A. K. : Parfois très simplement, comme dans mon cas, avec des cosaques qui envahissent la salle. Les propriétaires de cinémas comprennent vite qu’ils n’ont pas intérêt à montrer tel film s’ils ne veulent pas avoir d’ennuis. Parfois, c’est moins agressif : il suffit de s’arranger avec les distributeurs pour que, si un établissement achète une œuvre indépendante, il ne puisse pas, ensuite, diffuser un film grand public plus rentable. La faillite menace alors.

Le ministre de la Culture Vladimir Medinski. Crédit : Esquire

On l’a vu cet hiver : tous les films américains ont été décalés pour laisser le champ libre au film russe T-34 [d’Alexeï Sidorov, qui se déroule pendant la Seconde Guerre mondiale, ndlr] lors des vacances de fin d’année. Les salles n’ont pas eu le choix. Il a été diffusé bien plus largement que Mary Poppins, par exemple, qui est pourtant un divertissement familial, mais qui a été complètement éjecté des circuits.

« Le ministère de la Culture a une approche très consumériste du cinéma. »

LCDR : Pourtant, parallèlement à ce cinéma « patriotique », il existe un cinéma indépendant, représenté par des réalisateurs récompensés et reconnus, comme Andreï Zviaguintsev ou Kirill Serebrennikov. Ce cinéma-là existe aussi. Où est la ligne de démarcation entre ce que l’on peut et ce que l’on ne peut pas faire ? Un film comme Léviathan (d’Andreï Zviaguintsev) est sorti dans les salles russes, il n’est pourtant pas tendre avec les autorités.

A. K. : Zviaguintsev est bardé de prix [il a par exemple reçu celui du scénario pour Léviathan, à Cannes, en 2014, ndlr], et quoi qu’il puisse dire ou filmer, le pouvoir est obligé de le laisser faire. De plus, ses producteurs ne demandent pas de financements publics, ils ont recours à des aides extérieures, ce qui oblige le pouvoir à le tolérer… sans pour autant l’approuver.

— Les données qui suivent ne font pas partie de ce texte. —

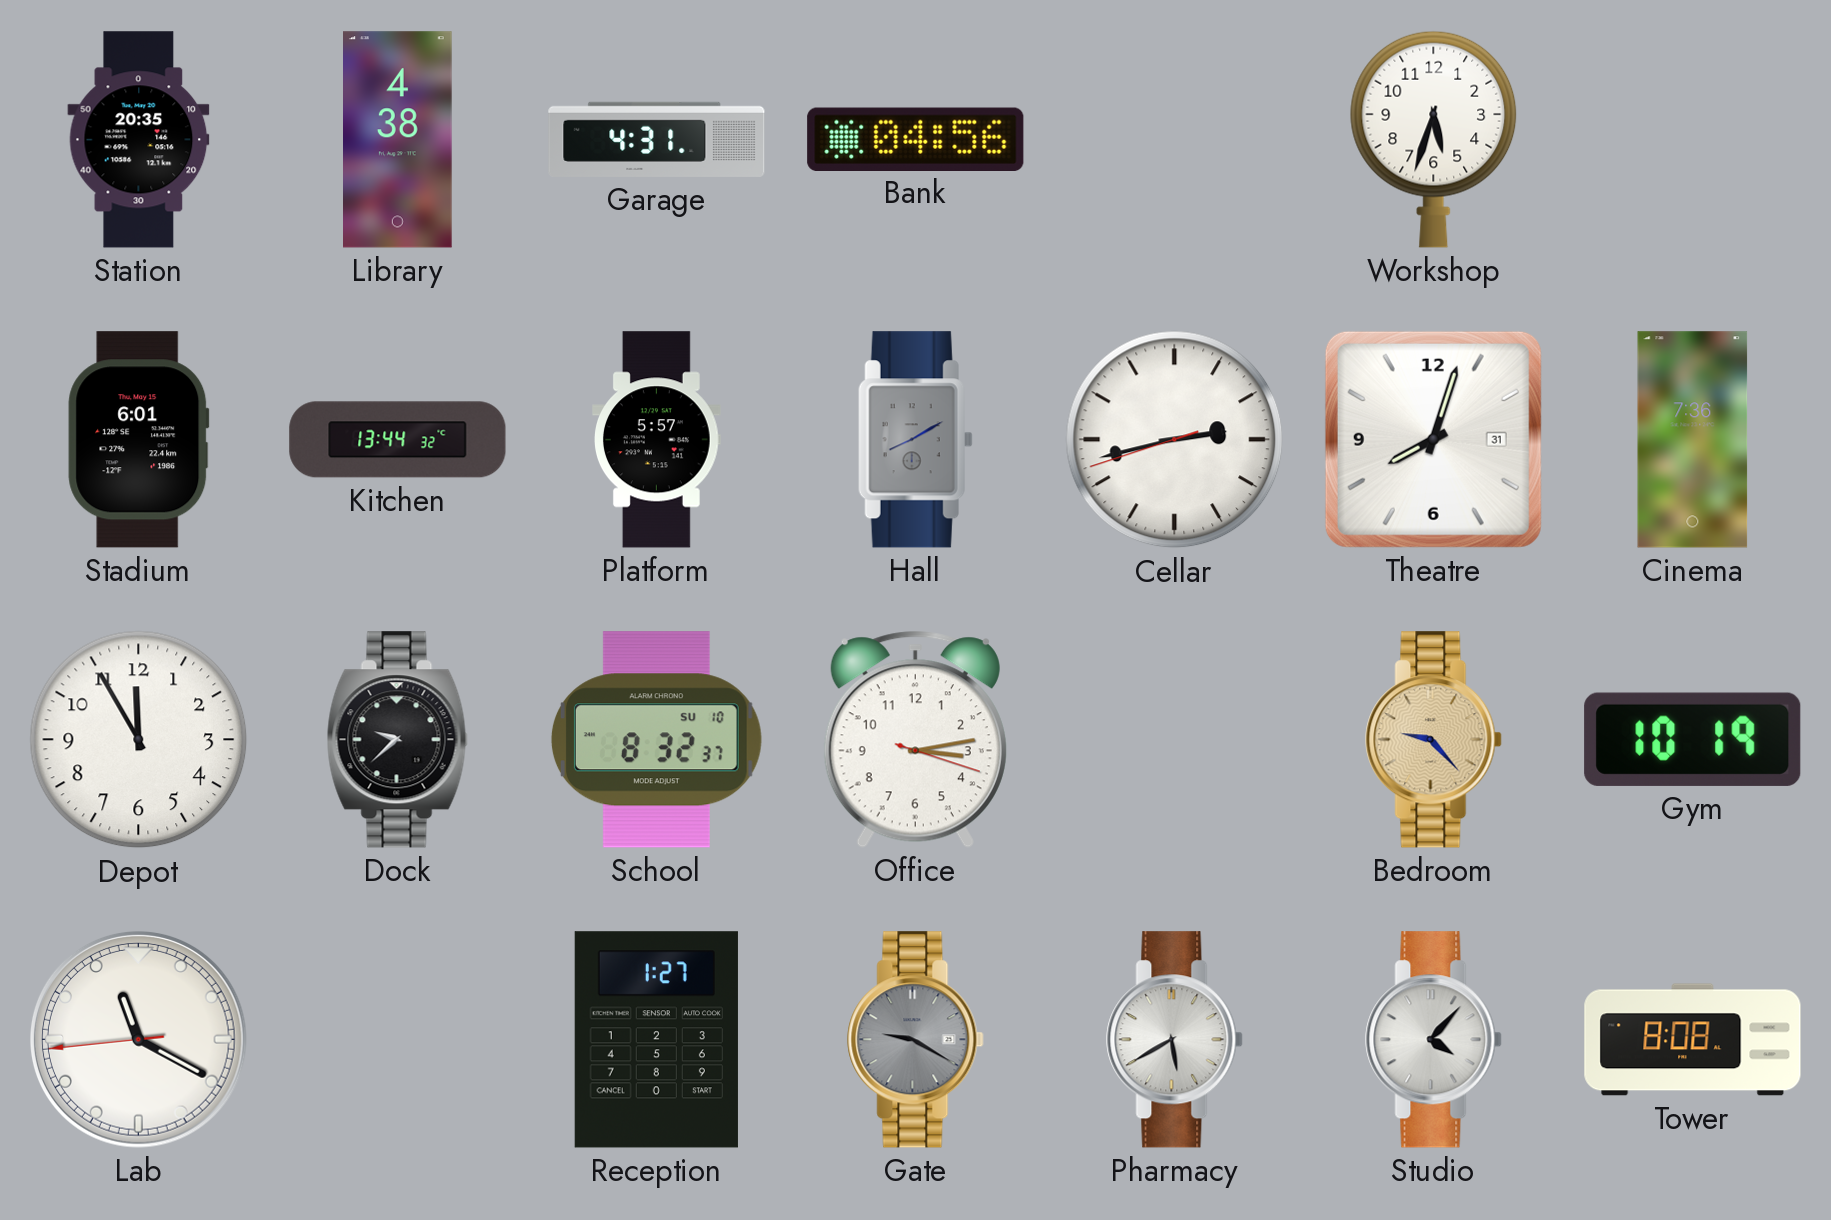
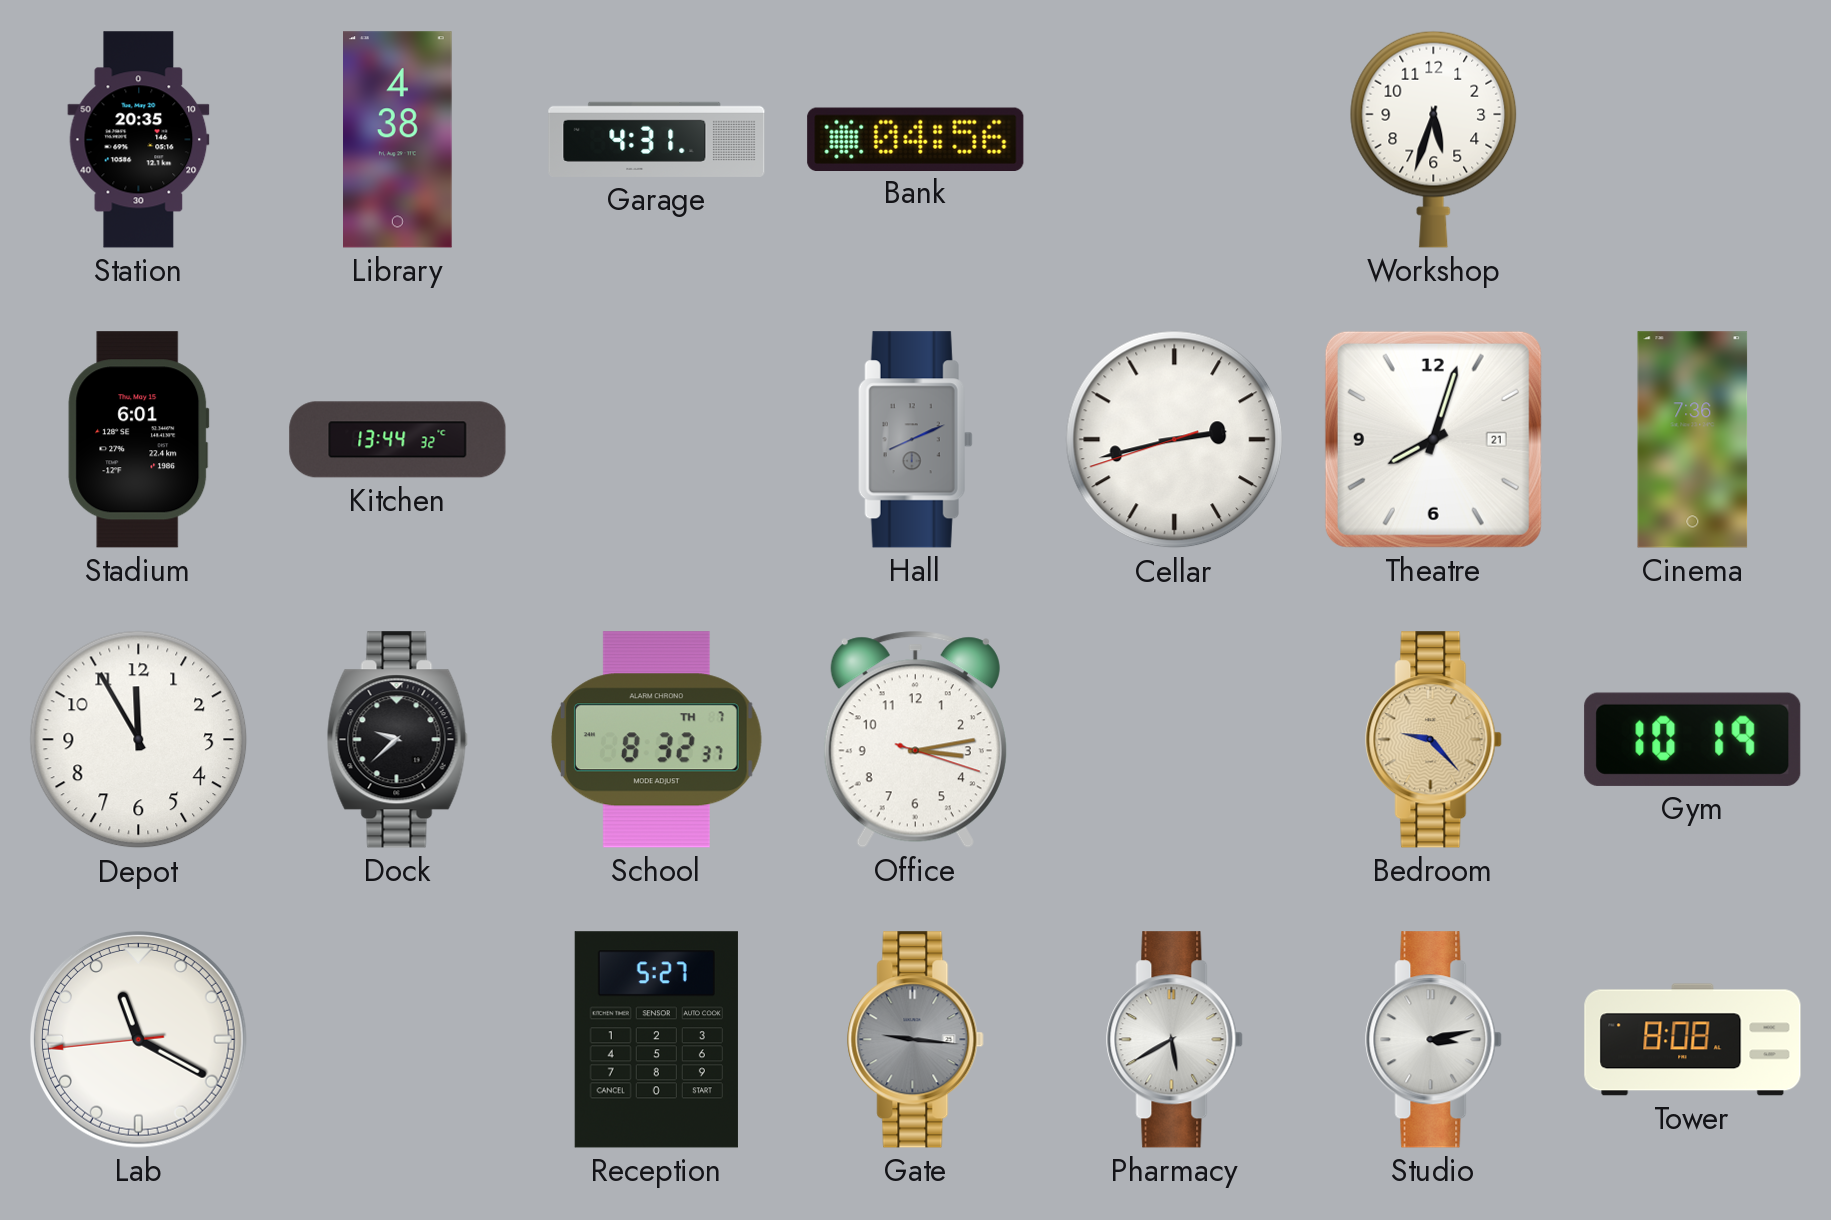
Platform: 5:57 -> none
Hall: 8:10 -> 8:11
Theatre date: 31 -> 21
School date: SU 10 -> TH 7
Reception: 1:27 -> 5:27
Gate: 9:20 -> 9:16
Studio: 4:07 -> 3:13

LCDR : Le ministre russe de la Culture, Vladimir Medinski, a déclaré que, quand l’État russe finançait un film, il avait le droit d’en dicter le contenu…

A. K. : C’est une approche très consumériste et c’est aussi un abus pur et simple. Que des gens dont les compétences et les diplômes sont une farce absolue se prétendent les représentants du peuple, de la majorité, et osent exiger quoi que ce soit des artistes… (Soupir). À en juger par le nombre de vues de mon film sur YouTube [plus d’un million en un mois, ndlr] et de personnes à l’avoir soutenu financièrement, la réalité est toute autre. Aucune majorité réelle ne soutient ces gens. Ils en ont inventé une pour justifier leur usurpation du pouvoir.

« Aujourd’hui, on ne peut plus bloquer complètement un film. »

LCDR : Quel avenir voyez-vous pour le cinéma russe ? Cette tendance au contrôle risque-t-elle de l’étouffer ?

A. K. : Le système actuel n’est pas aussi puissant que celui des années 1970-1980, où « le rideau de fer » permettait d’empêcher un réalisateur de sortir du pays et de montrer son film à l’étranger. Aujourd’hui, on peut diffuser son film sur internet, sur les plates-formes de partage ou sur les réseaux sociaux. Il n’est plus possible de bloquer complètement un film ou un réalisateur.

LCDR : D’ailleurs, votre film a finalement été diffusé sur internet, et vous avez mis en place un système pour récolter les dons des internautes. Est-ce que ce « circuit de distribution alternatif » a fonctionné ?

A. K. : Tout à fait ! Nous avons récolté autant d’argent que nous en avions dépensé pour faire le film.

Capture du film Léviathan d’Andreï Zviaguintsev, sorti en novembre 2014. Crédit : RollingStones

La mauvaise nouvelle, c’est que le gouvernement est en train de me « voler » un autre film, sur lequel j’avais travaillé avant Prazdnik et dans lequel, d’ailleurs, jouait Frédéric Beigbeder ! Il a été produit grâce à des financements publics, et les producteurs essaient de le modifier, d’en changer le titre, de m’effacer du générique… ils veulent couper tout lien entre l’œuvre et moi. C’était déjà arrivé en 2004 avec Kirill Serebrennikov, qui avait été retiré du générique de Raguine, inspiré de Chambre no 6 d’Anton Tchékhov. C’est leur façon de lutter contre les gens un peu trop dissidents.

LCDR : Vous vous définissez vous-même comme un opposant au pouvoir. Votre film est-il un acte politique ?

A. K. : (Silence) Il l’est devenu. Je n’avais pas prévu de faire de Prazdnik un acte politique, ce sont les autorités qui s’en sont chargées.